STM32 gotchas
66.SPI master Tx outputs 16 clocks, even if its Data Size set to 8 bit

SPI module even in its original form in the early STM32 families is relatively complex, however, its basic operation follows the expected pattern. In its Master mode, after setting the proper mode, selecting baudrate, and deciding the way how NSS is used, it is enough to select whether transmitted frame is 8-bit or 16-bit wide; and then writing the Data register when it's empty simply makes the SPI module to output 8 or 16 pulses on SCK together with shifting out the data onto MOSI (and simultaneously shifting in data from MISO).

However, starting with the 'F0/'F3 families, users often find, that following this simple procedure while setting 8-bit frame, sometimes results in transmitting 16 bits instead of 8 bits, per each written piece of data. MSB of the transmitted frame is usuall all 0. Why is that?

Of the 3 basic serial communication interfaces - USART, SPI, I2C - SPI is the one generally capable of the highest transfer speeds. As such,it makes sense to try to reduce any bottleneck in moving data between SPI module and the rest of the chip. So, one of the improvements to the SPI module was, what ST calls data packing: whenever the frame size is set to 8 bits (or less), it is possible to read or write two bytes at once, simply by writing/reading a whole 16-bit halfword at once1.

This behaviour is in the new SPI module implicit and cannot be disabled. It makes use of the fact, that within the 32-bit bus system (AHB/APB) used in the STM32, besides data and addresses, there are also signals indicating, what is the width of data being transferred through the buses. It is the busmasters - processor, DMA units - which control these signals, although users may not always be aware of them.

In DMA units, the transfer width (incorrectly named "alignment" in the Cube realm) is explicitly set in the control register.

In processor, load and store instructions have data width encoded directly in the instruction, this is reflected in the respective mnemonics (STB/LDB for byte, STH/LDH for halfword). So, to avoid data packing to send out 16 bits where the user intends to send only 8 bits, one has to use STB to write the data to SPI data register. But most users don't use assembler, they use C instead, so how to accomplish that there?
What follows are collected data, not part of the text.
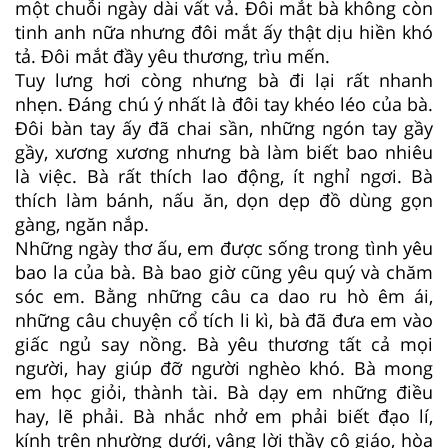
một chuỗi ngày dài vất vả. Đôi mắt bà không còn
tinh anh nữa nhưng đôi mắt ấy thật dịu hiền khó
tả. Đôi mắt đầy yêu thương, trìu mến.
Tuy lưng hơi còng nhưng bà đi lại rất nhanh
nhẹn. Đáng chú ý nhất là đôi tay khéo léo của bà.
Đôi bàn tay ấy đã chai sần, những ngón tay gầy
gầy, xương xương nhưng bà làm biết bao nhiêu
là việc. Bà rất thích lao động, ít nghỉ ngơi. Bà
thích làm bánh, nấu ăn, dọn dẹp đồ dùng gọn
gàng, ngăn nắp.
Những ngày thơ ấu, em được sống trong tình yêu
bao la của bà. Bà bao giờ cũng yêu quý và chăm
sóc em. Bằng những câu ca dao ru hò êm ái,
những câu chuyện cổ tích li kì, bà đã đưa em vào
giấc ngủ say nồng. Bà yêu thương tất cả mọi
người, hay giúp đỡ người nghèo khó. Bà mong
em học giỏi, thành tài. Bà dạy em những điều
hay, lẽ phải. Bà nhắc nhở em phải biết đạo lí,
kính trên nhường dưới, vâng lời thầy cô giáo, hòa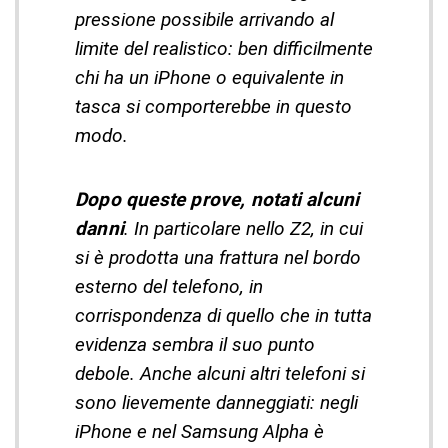
pressione possibile arrivando al
limite del realistico: ben difficilmente
chi ha un iPhone o equivalente in
tasca si comporterebbe in questo
modo.
Dopo queste prove, notati alcuni
danni
. In particolare nello Z2, in cui
si è prodotta una frattura nel bordo
esterno del telefono, in
corrispondenza di quello che in tutta
evidenza sembra il suo punto
debole. Anche alcuni altri telefoni si
sono lievemente danneggiati: negli
iPhone e nel Samsung Alpha è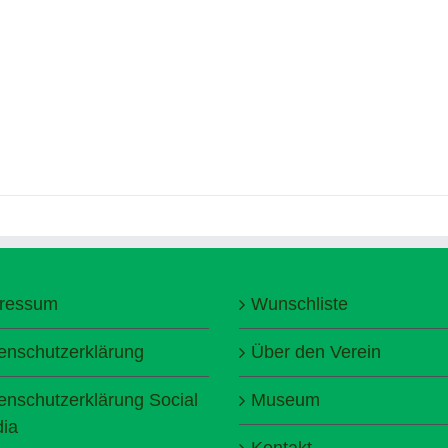
ressum
Wunschliste
enschutzerklärung
Über den Verein
enschutzerklärung Social
Museum
ia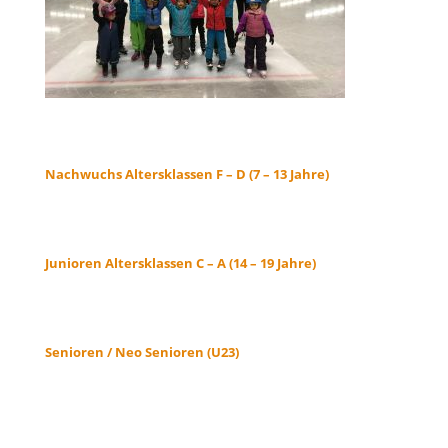
Nachwuchs Altersklassen F – D (7 – 13 Jahre)
Junioren Altersklassen C – A (14 – 19 Jahre)
Senioren / Neo Senioren (U23)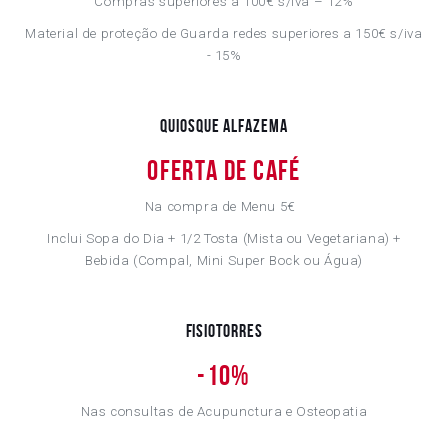
Compras superiores a 100€ s/iva – 12%
Material de proteção de Guarda redes superiores a 150€ s/iva
- 15%
Quiosque Alfazema
Oferta de Café
Na compra de Menu 5€
Inclui Sopa do Dia + 1/2 Tosta (Mista ou Vegetariana) +
Bebida (Compal, Mini Super Bock ou Água)
Fisiotorres
-
10%
Nas consultas de Acupunctura​ e Osteopatia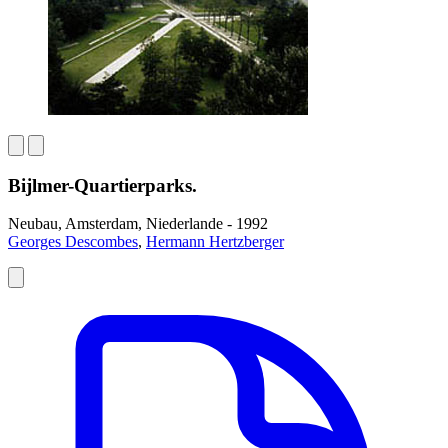
Bijlmer-Quartierparks.
Neubau, Amsterdam, Niederlande - 1992
Georges Descombes
,
Hermann Hertzberger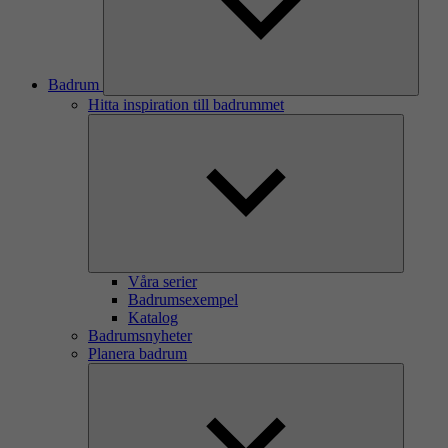
Badrum
Hitta inspiration till badrummet
Våra serier
Badrumsexempel
Katalog
Badrumsnyheter
Planera badrum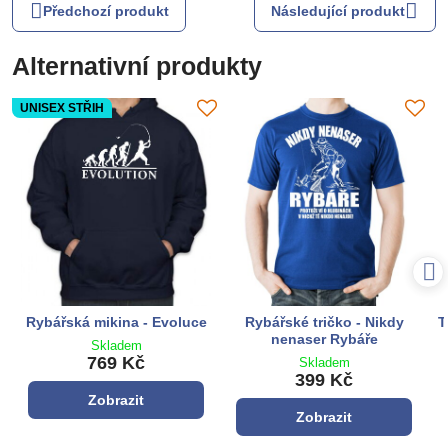
Předchozí produkt
Následující produkt
Alternativní produkty
UNISEX STŘIH
Rybářská mikina - Evoluce
Rybářské tričko - Nikdy
T
nenaser Rybáře
Skladem
769 Kč
Skladem
399 Kč
Zobrazit
Zobrazit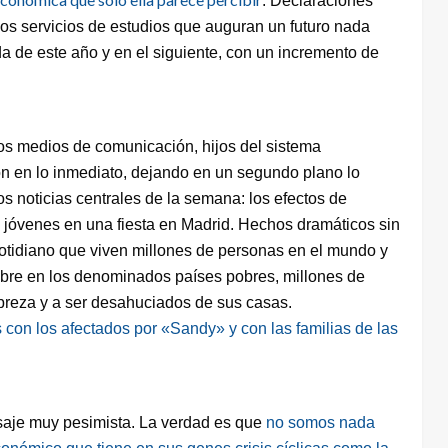
. Declaraciones
sos servicios de estudios que auguran un futuro nada
 de este año y en el siguiente, con un incremento de
os medios de comunicación, hijos del sistema
ón en lo inmediato, dejando en un segundo plano lo
s noticias centrales de la semana: los efectos de
 jóvenes en una fiesta en Madrid. Hechos dramáticos sin
otidiano que viven millones de personas en el mundo y
re en los denominados países pobres, millones de
reza y a ser desahuciados de sus casas.
 con los afectados por «Sandy» y con las familias de las
aje muy pesimista. La verdad es que
no somos nada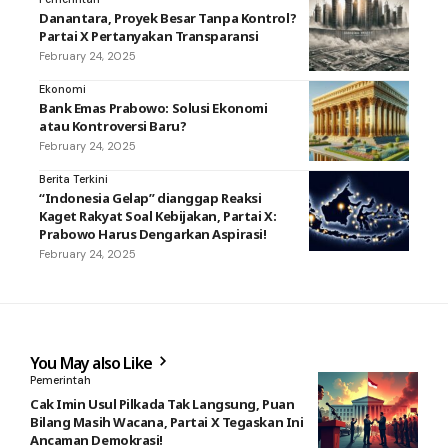
Danantara, Proyek Besar Tanpa Kontrol?
Partai X Pertanyakan Transparansi
February 24, 2025
Ekonomi
Bank Emas Prabowo: Solusi Ekonomi
atau Kontroversi Baru?
February 24, 2025
Berita Terkini
“Indonesia Gelap” dianggap Reaksi
Kaget Rakyat Soal Kebijakan, Partai X:
Prabowo Harus Dengarkan Aspirasi!
February 24, 2025
You May also Like
Pemerintah
Cak Imin Usul Pilkada Tak Langsung, Puan
Bilang Masih Wacana, Partai X Tegaskan Ini
Ancaman Demokrasi!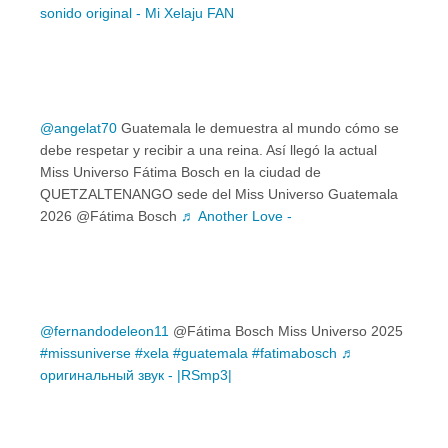
sonido original - Mi Xelaju FAN
@angelat70
Guatemala le demuestra al mundo cómo se
debe respetar y recibir a una reina. Así llegó la actual
Miss Universo Fátima Bosch en la ciudad de
QUETZALTENANGO sede del Miss Universo Guatemala
2026 @Fátima Bosch
♬ Another Love -
@fernandodeleon11
@Fátima Bosch Miss Universo 2025
#missuniverse
#xela
#guatemala
#fatimabosch
♬
оригинальный звук - |RSmp3|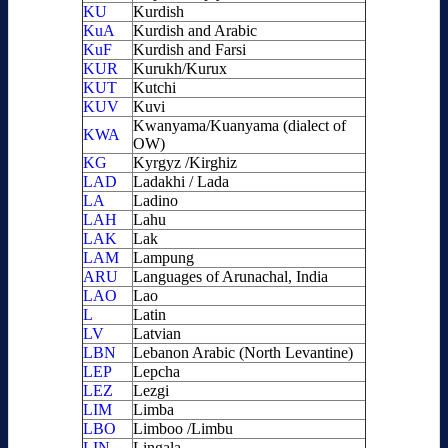
KU
Kurdish
KuA
Kurdish and Arabic
KuF
Kurdish and Farsi
KUR
Kurukh/Kurux
KUT
Kutchi
KUV
Kuvi
Kwanyama/Kuanyama (dialect of
KWA
OW)
KG
Kyrgyz /Kirghiz
LAD
Ladakhi / Lada
LA
Ladino
LAH
Lahu
LAK
Lak
LAM
Lampung
ARU
Languages of Arunachal, India
LAO
Lao
L
Latin
LV
Latvian
LBN
Lebanon Arabic (North Levantine)
LEP
Lepcha
LEZ
Lezgi
LIM
Limba
LBO
Limboo /Limbu
LIN
Lingala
As SPI registers are defined in the CMSIS-mandated device headers so that the data register is defined as 16-bit type,simply writing to it as

SPI->DR = data;
results exactly in the 16-bit transfer, and thus SPI transmitting 16 bits, which we wanted to avoid. The universally accepted way to do this is use type punning2 by taking pointer to the SPI data register, casting it as pointer to 8-bit type, and then writing to it by dereferencing the pointer3:
*(volatile uint8_t *)&SPI->DR = data; 


1. The next logical question is: hey, but why going just half way far, why does not use this great feature the fact that the STM32 are 32-bits, so by writing a whole word, you could transfer 2 halfwords and 4 bytes at once? The anwer is twofold: one reason is, that at the end of the day, even if the features of these chips are incredibly small, distributing a full-fledged 32-bit bus across major portions of chips (read: APB buses connecting dozens of peripherals) still results in high complexity, silicon area, reduced yield, and thus increased cost. The other reason is historical - many of the STM32 peripherals are IPs taken over from older 16-bit ST mcus, so they still bear some of their legacy.

2. C, being a high(-ish) level language, does not define a good, universally portable method of prescribing, how exactly the hardware should work. Type punning in any form (either using pointer casting or unions) is a feature with undefined behaviour thus broadly speaking can't guarantee the expected goal. However, we here are talking about a very particular usage of the language, where the handful of existing compilers make conscious effort to behave in the "expected way" in this particular regard.

3. ARM in CMSIS headers define __IO as an alias to volatile, to provide no benefit while violating C naming rules (C99 7.1.3#1).